Juste la fin du monde pour les crudivores d’émotions
Interview Julien Gaspar-Oliveri propose de découvrir le texte de Jean-Luc Lagarce incarné par les comédiens d’Antibéa. Une oeuvre toute crue à découvrir dès vendredi
Juste la fin du monde. Et bien plus que ça. Après avoir proposé une première adaptation de l’oeuvre de Jean-Luc Lagarce, Julien Gaspar-Oliveri invite les comédiens d’Antibéa à explorer de nouvelles failles, de nouvelles profondeurs. À découvrir au théâtre antibois dès vendredi soir.
Comment a évolué la pièce ?
En travaillant le texte la première fois, nous étions dans la restitution de la langue. Puis, lorsque Dominique Czapski [N.D.L.R. directeur artistique du théâtre Antibea] m’a proposé d’ouvrir la saison, je voulais aller dans le bouleversement, m’attacher plus au corps qu’à la pensée, avec le corps comme continuité de cette dernière. Notre engagement c’est de restituer au mieux le symptôme de cette histoire de famille. On a approfondi largement le spectre. On a viré tous les « à côté », les meubles, cet espèce de confort. Maintenant c’est complètement un vertige pour les comédiens. On est dans quelque chose qui émerge…
Créer le déséquilibre pour trouver un nouvel équilibre…
Et toujours s’approcher au plus près de l’écriture. Parfois c’est intéressant d’être un peu irrespectueux, c’est bien de ne pas faire un théâtre mausolée. C’est hyper important de venir secouer les choses, surtout aujourd’hui à l’heure des réseaux sociaux.

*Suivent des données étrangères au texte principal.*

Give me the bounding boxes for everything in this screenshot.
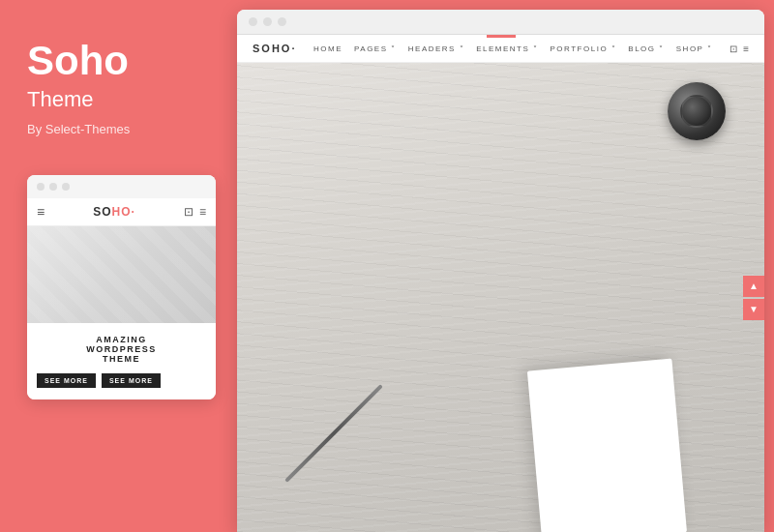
mobile-dot-1 bbox=[37, 183, 45, 191]
mobile-nav: ≡ SOHO· ⊡ ≡ bbox=[27, 198, 216, 226]
desktop-nav: SOHO· HOME PAGES ˅ HEADERS ˅ ELEMENTS ˅ … bbox=[237, 35, 764, 63]
desktop-hero-bg: ▲ ▼ bbox=[237, 63, 764, 532]
nav-item-headers: HEADERS ˅ bbox=[408, 44, 464, 53]
desktop-cart-icon: ⊡ bbox=[729, 44, 737, 54]
mobile-dot-2 bbox=[49, 183, 57, 191]
desktop-preview-panel: SOHO· HOME PAGES ˅ HEADERS ˅ ELEMENTS ˅ … bbox=[237, 10, 764, 532]
mobile-card-header bbox=[27, 175, 216, 198]
mobile-see-more-button-1[interactable]: SEE MORE bbox=[37, 373, 96, 388]
scroll-down-button[interactable]: ▼ bbox=[743, 299, 764, 320]
side-scroll-buttons[interactable]: ▲ ▼ bbox=[743, 276, 764, 320]
desktop-logo: SOHO· bbox=[253, 43, 296, 54]
desktop-nav-right: ⊡ ≡ bbox=[729, 44, 749, 54]
mobile-hero-line2: WORDPRESS bbox=[37, 344, 206, 354]
scroll-up-button[interactable]: ▲ bbox=[743, 276, 764, 297]
nav-item-shop: SHOP ˅ bbox=[676, 44, 713, 53]
desktop-dot-3 bbox=[278, 17, 286, 26]
camera-object bbox=[668, 82, 726, 140]
notebook-object bbox=[527, 359, 687, 532]
mobile-dot-3 bbox=[62, 183, 70, 191]
mobile-hamburger-icon: ≡ bbox=[37, 204, 45, 220]
nav-item-pages: PAGES ˅ bbox=[354, 44, 397, 53]
desktop-browser-bar bbox=[237, 10, 764, 35]
mobile-logo: SOHO· bbox=[93, 205, 135, 219]
mobile-hero-text: AMAZING WORDPRESS THEME bbox=[37, 335, 206, 364]
mobile-hero-image bbox=[27, 226, 216, 323]
desktop-dot-1 bbox=[249, 17, 257, 26]
theme-title: Soho bbox=[27, 39, 210, 83]
theme-subtitle: Theme bbox=[27, 87, 210, 112]
mobile-see-more-button-2[interactable]: SEE MORE bbox=[102, 373, 161, 388]
nav-item-elements: ELEMENTS ˅ bbox=[476, 44, 538, 53]
mobile-logo-accent: HO· bbox=[112, 205, 135, 219]
main-container: Soho Theme By Select-Themes ≡ SOHO· ⊡ ≡ bbox=[0, 0, 774, 532]
nav-item-blog: BLOG ˅ bbox=[628, 44, 664, 53]
pink-accent-bar bbox=[487, 35, 516, 38]
mobile-buttons: SEE MORE SEE MORE bbox=[37, 373, 206, 388]
mobile-cart-icon: ⊡ bbox=[184, 205, 194, 219]
desktop-hero: ▲ ▼ bbox=[237, 63, 764, 532]
nav-item-portfolio: PORTFOLIO ˅ bbox=[551, 44, 617, 53]
desktop-menu-icon: ≡ bbox=[743, 44, 749, 54]
nav-item-home: HOME bbox=[313, 44, 342, 53]
mobile-content: AMAZING WORDPRESS THEME SEE MORE SEE MOR… bbox=[27, 323, 216, 399]
desktop-dot-2 bbox=[263, 17, 272, 26]
left-panel: Soho Theme By Select-Themes ≡ SOHO· ⊡ ≡ bbox=[0, 0, 237, 532]
desktop-nav-menu: HOME PAGES ˅ HEADERS ˅ ELEMENTS ˅ PORTFO… bbox=[313, 44, 712, 53]
mobile-hero-line3: THEME bbox=[37, 354, 206, 364]
theme-author: By Select-Themes bbox=[27, 122, 210, 136]
mobile-menu-icon: ≡ bbox=[199, 205, 206, 219]
mobile-hero-line1: AMAZING bbox=[37, 335, 206, 344]
mobile-preview-card: ≡ SOHO· ⊡ ≡ AMAZING WORDPRESS THEME SEE … bbox=[27, 175, 216, 399]
mobile-nav-right: ⊡ ≡ bbox=[184, 205, 206, 219]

Dans un théâtre, pendant h on peut être complètement happé par quelque chose de vivant.
Comment avez-vous travaillé avec les comédiens ?
À Antibéa, les acteurs sont pingpong, très élastiques et très souples. Ici, il y a un travail autour de l’humain, une vraie enquête sur l’individu, sur sa place. Les comédiens s’adaptent grâce à la richesse du répertoire, l’exigence de Dominique Czapski, le travail qu’il met en place. Leur grand point majeur : c’est leur sensibilité. Elle est telle, parfois, qu’il est possible de jouer du jour au lendemain un texte…
Vraiment ?
Oui : un comédien il faut l’aimer beaucoup, l’encourager et arrêter de le regarder, le laisser complètement libre… Dans la mesure où vous l’avez dirigé en amont. La grande magie c’est qu’à Antibea on peut les mettre dans un décor de trois mètres de haut ou rien du tout : ils s’en sortiront toujours.
Quelle liberté avez-vous en tant que metteur en scène ici ?
C’est intéressant ça… Cette bascule. J’ai joué ce texte au conservatoire, alors il y avait une espèce de sacralisation au démarrage. Et ce sentiment d’être toujours en dessous de l’auteur. Ce qui est vrai mais qui empêche de faire certains choix. J’ai presque reçu en travaillant à nouveau le texte, une autorisation d’arrêter cela. Cela me permet d’aller dans le plus boursouflé, le plus interdit, le plus caustique. Le plateau peut les tuer : il n’y a qu’eux. Si un seul n’y est pas, toute la pièce perd son rythme. Mais c’est merveilleux de laisser un texte « dormir » et le retrouver comme si c’était hier. C’est une transformation, oui.
Et aussi amener les accidents sur le plateau…
Je ne vois pas la représentation comme un temps figé mais comme un temps d’expérimentation en se confrontant au public. D’ailleurs, il y a deux visions de cette pièce : un des personnages passe son temps à se raconter au public tandis que les membres de sa famille ne peuvent pas l’entendre. Ce ping-pong met au centre quelque chose de primordial. Et c’est bien pour cela que je ne considère pas que mon rôle de metteur en scène s’arrête quand la représentation débute. Quant aux accidents j’espère bien qu’ils vont prendre place sur scène, oui ! Savoir + Juste la fin du monde de Jean-Luc Lagarce, vendredi et samedi à 20 h 30, dimanche à 16 heures, vendredi 5 et samedi 6 octobre à 20 h 30, dimanche 7 octobre à 16 heures, vendredi 12 et samedi 13 octobre à 20 h 30 et dimanche 14 octobre à 16 heures, au théâtre Antibea, 15 rue Georges-Clemenceau à Antibes. Tarifs : 14 à 16 euros. Rens. 04.93.34.24.30.